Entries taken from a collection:
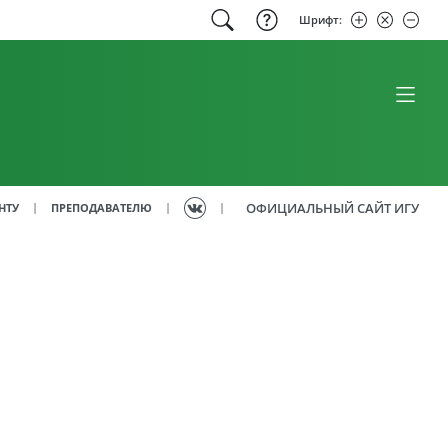
Шрифт:
ОФИЦИАЛЬНЫЙ САЙТ ИГУ
|
|
|
НТУ
ПРЕПОДАВАТЕЛЮ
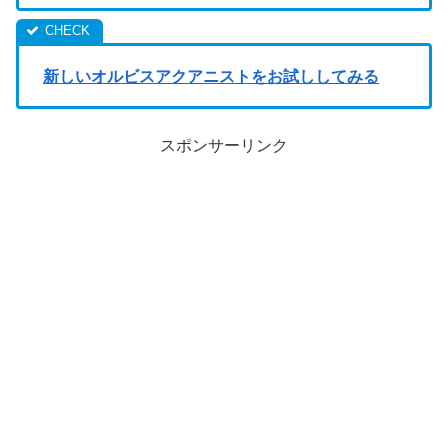
新しいオルビスアクアニストをお試ししてみる
スポンサーリンク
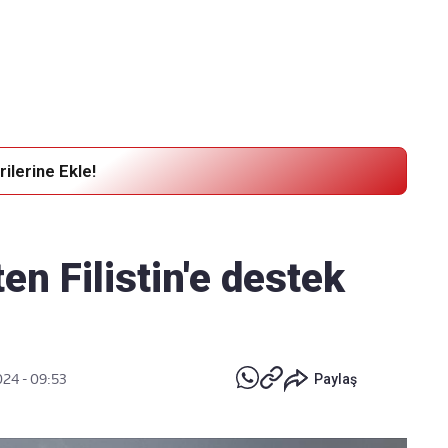
Haber Verin
Editör masamıza bilgi ve materyal
göndermek için
tıklayın
ilerine Ekle!
en Filistin'e destek
024 - 09:53
Paylaş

● **Exercise goal**
For this exercise, reproduce exactly each line from the one containing "ilerine Ekle!" through the last line of the data, and no others.

● **Answer to this exercise**
ilerine Ekle!
en Filistin'e destek
024 - 09:53
Paylaş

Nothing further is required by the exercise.